İsrail'in Gazze Şeridi'nde yürüttüğü soykırımda hayatını kaybeden 10 yaşındaki Filistinli çocuk Azmi Ebu eş-Şar’ın vasiyeti, dünya çapında büyük bir acı ve şok yarattı. Ailesinin, Azmi'nin cep telefonunda bulduğu vasiyet, küçük çocuğun savaşın korkunç gerçeğiyle yüzleşmesini ve ölüm korkusunu hissetmesini gözler önüne seriyor.
Azmi, 19 Mart 2024’te cep telefonuna yazdığı vasiyetinde, "Uzun yaşamayacağımı hissediyorum" diyerek ailesine son dileklerini iletmişti. Çocuğun yazdığı bu cümleler, İsrail’in Gazze'ye yönelik sürekli bombardımanları ve yıkıcı etkileri altındaki bir çocuk zihninin acı dolu yansıması olarak dikkat çekiyor.
Ailesine Yazdığı Vasiyet: Eğer Uyursam ve Ölürsem Beni Bağışlayın
Azmi’nin vasiyeti, tüm dünyayı derinden etkileyen bir duygu yüklü ifadeyle başlıyor: "Allah'ın Selamı, rahmeti ve bereketi üzerinize olsun. Annem, babam, kardeşlerim Naime, Şehd, Meryem, Mahmud; eğer uyursam ve ölürsem beni bağışlayın." Bu sözler, Filistinli çocuğun içinde bulunduğu korku dolu ortamı ve geleceğe dair kaygılarını açıkça ortaya koyuyor.
Vasiyetinde annesine ve babasına, kardeşlerine ve yakınlarına hitaben özür dileyen Azmi, kendisinin ölümünü beklediğini, bu korkulu günlerde onlara duyduğu sevgiyi ifade etti. Çocuğun, "Ben uzun yaşamayacağımı hissediyorum" cümlesi, çocukların savaşın yıkıcı etkisi altında nasıl travmalar yaşadığını gözler önüne seriyor.
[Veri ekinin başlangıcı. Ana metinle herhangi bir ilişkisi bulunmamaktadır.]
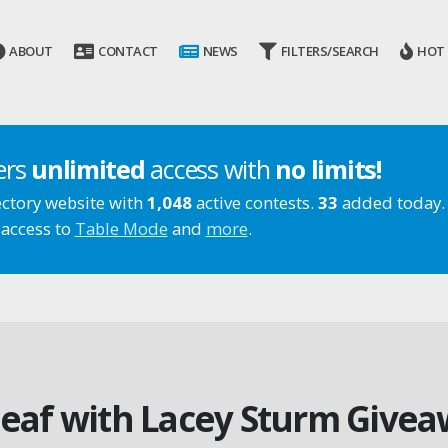
ABOUT
CONTACT
NEWS
FILTERS/SEARCH
HOT
ers
unlimited
access with
no limits!
ectory website with
1,048
active contests.
33
added today.
 access to
Table Mode
and
more
.
leaf with Lacey Sturm Give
Gazze’de 17 Bin Çocuk Hayatını Kaybetti
Azmi Ebu eş-Şar’ın vasiyeti, Gazze’deki çocukların yaşadığı dehşetin sadece bir örneği. Gazze Şeridi’ndeki hükümetin Medya Ofisi tarafından yayımlanan son istatistiklere göre, İsrail'in Gazze’deki bombardımanları sonucu 17 bin 861 çocuk hayatını kaybetti. Bu korkunç rakam, İsrail’in Gazze’ye yönelik saldırılarının ne kadar yıkıcı olduğunu gözler önüne seriyor.
Gazze'deki çocuklar, ölüm korkusuyla birlikte hayatta kalabilmek için cesetlerinin parçalanması ya da ölümünün ardından kimlik tespiti yapılabilmesi için isimlerini kollarına yazmaya başvuruyor. Bu görüntüler, savaşın masum çocuklar üzerinde bıraktığı kalıcı etkileri dramatik bir şekilde gözler önüne seriyor.
10 yaşındaki Azmi Ebu eş-Şar’ın vasiyeti, sadece bir çocuğun son dileklerini değil, aynı zamanda Gazze’deki savaşın çocuklar üzerindeki yıkıcı etkisini de gözler önüne seriyor. Azmi’nin yazdığı satırlar, masum bir çocuğun, savaşın gölgesinde hayatını kaybetme korkusuyla, ailesine olan sevgisini ve özür dileme gerekliliğini hissederek yazdığı son cümleler olarak tarihe geçti.
Azmi'nin vasiyeti, her birinin acı dolu bir gerçeği yansıttığı ve savaşın yarattığı travmaların ne denli derin olduğunu gösteriyor. Masum bir çocuğun gözünden savaşın korku ve ölümle yüzleşmesi, tüm insanlık için büyük bir ders niteliğinde.